Running Out of Time by Margaret Peterson Haddix has been one of my favorite books since I first read it in sixth grade. It explores the very interesting idea of monsters trying to create a stronger gene pool without making it scary or anything.
This book teaches great lessons about ethics and the value of human life. Although the main character is a girl, there is no problem reading it as a boy.
Summary
Jessie believes herself to be a normal thirteen year-old girl living in Indiana in the 1840s. Jessie has to deal with all of the vicissitudes of living in the mid-19th century, and this includes disease.
Unfortunately, however, there is a huge outbreak of diphtheria. Although Jessie’s mother is a midwife and attempts to cure people, she has little success. People are dying left and right.
Jessie’s mother can’t stand to see people suffering like this anymore, and eventually she decides to take desperate measures: She reveals to Jessie that it is not actually the 1840s, but the year 1996.
Jessie can barely believe it. Her mother tells her that Clifton is a tourist attraction so that people can watch and learn about life in the 19th century. Jessie’s mother tells her to go to a man named Isaac Neeley who will give her a cure for diphtheria.
Jessie manages to escape, but Neeley may not be the nice man that he seems. In fact, he plans to kill her!

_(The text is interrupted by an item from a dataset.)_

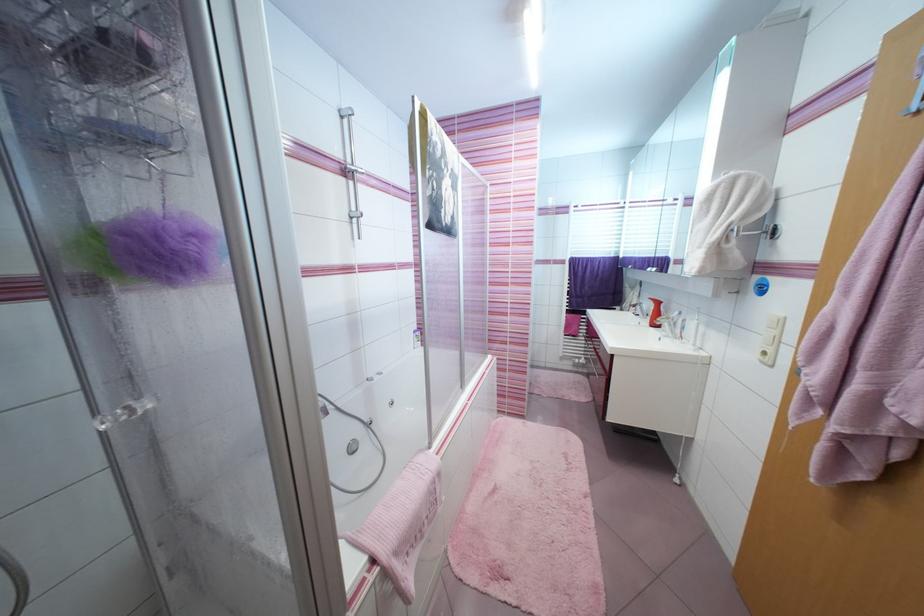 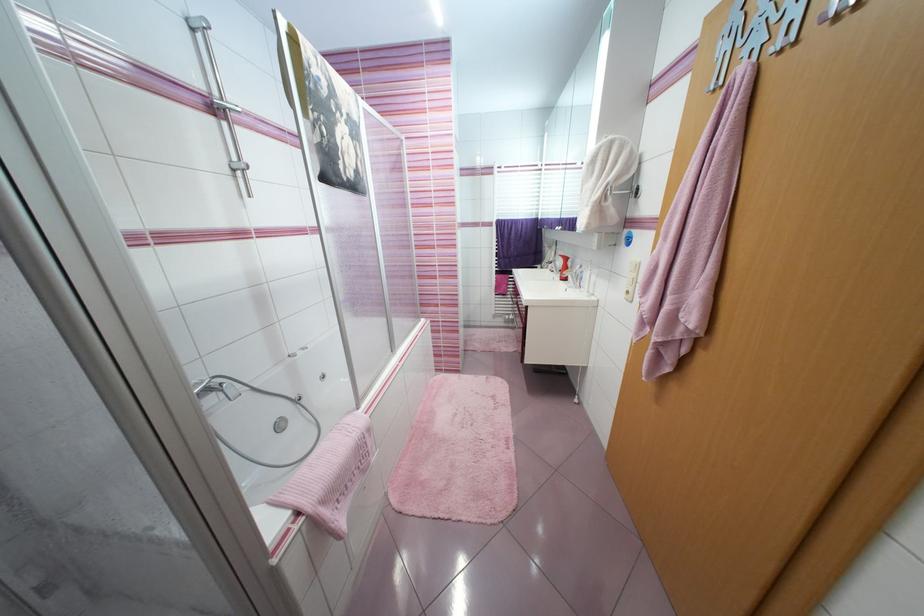 Locate, in the second image, the point that corresponds to pixel 359 222 in the first image.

Luckily Jessie realizes this, but will she be able to get away? Is the real purpose of the village a tourist attraction, or is it actually to create a stronger gene pool? Most importantly, will Jessie be able to save them?
Review
Running Out of Time is a great book and, even though I read it for school, it still remains with me to this day. It is told in third person limited, so we get to follow the adventure with Jessie.
It is very suspenseful and also very frightening. Learning that the current year is actually 150 years ahead of what you thought!? It is a crazy idea, but Haddix deals with it in a way that makes it intriguing instead of scary.
It is unbelievable that this is the first book Haddix wrote. She is a great writer and I have enjoyed reading some of her other works.
One of her biggest skills in this book is bringing a moral point home; the value of human life. Neeley is revealed as the monster he really is. Although he is using science to justify his infliction of human suffering, nothing can justify that.
This is a great book for kids around fifth to eighth grade. It will keep them engaged and definitely keep them thinking.